There are many types of small businesses that will or might need a surety bond of some kind, so whether you require one now or not it is wise to educate yourself on the types of bonds available and how to obtain them.
Simply put, a surety bond is an agreement made between three parties. In the case of your business that would be whoever you are providing services to that requires a bond, your business as the purchaser of the bond, and a surety bond company that sells the bond. Should your customer of client be harmed in some way the company that provided your bond pays agreed damages up to the total value of the bond. Many localities require contractors to be bonded in order to be licensed. You should not confuse a surety bond with insurance because the company you purchase a bond from will seek reimbursement from your business after settling the claim.
Surety Bonds a Small Business Often Needs
Contract Surety Bond – These are often needed in the construction industry and by variety of other types of general contractors. The Bond serves as guarantee the contractor adheres to the stipulations of contracts they enter into with a customer or client. These bonds are often called bid bonds, performance bonds, payment bonds or maintenance bonds depending on what type service the contractor is providing.

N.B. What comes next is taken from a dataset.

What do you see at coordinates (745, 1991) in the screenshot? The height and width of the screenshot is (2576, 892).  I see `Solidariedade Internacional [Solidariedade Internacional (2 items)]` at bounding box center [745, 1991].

Commercial Surety Bond – Commercial blonds include public official and license and permit bonds. These are generally needed when a business’ service does not fit in a standard contract bond.
Court Bond – These are surety bonds required by a court statute. One of the main reasons you may need a court bond is for trustees, administrators, or other legal representatives of your business.
Can My Small Business Afford This?
The better question would be can you afford to be without it? In many cases, winning a bid or getting the client requires being bonded. And even when not required, being bonded adds a stamp of authenticity to your small business many customers look for. Bonds generally cost just a few hundred dollars but penalties for not having required bonds can run into the thousands. Failure to have necessary bonding places your business at risk when that can be avoided quickly and economically. More often than not a surety bond can be the difference in staying in business or being forced out. The sanity one provides is well worth the small cost.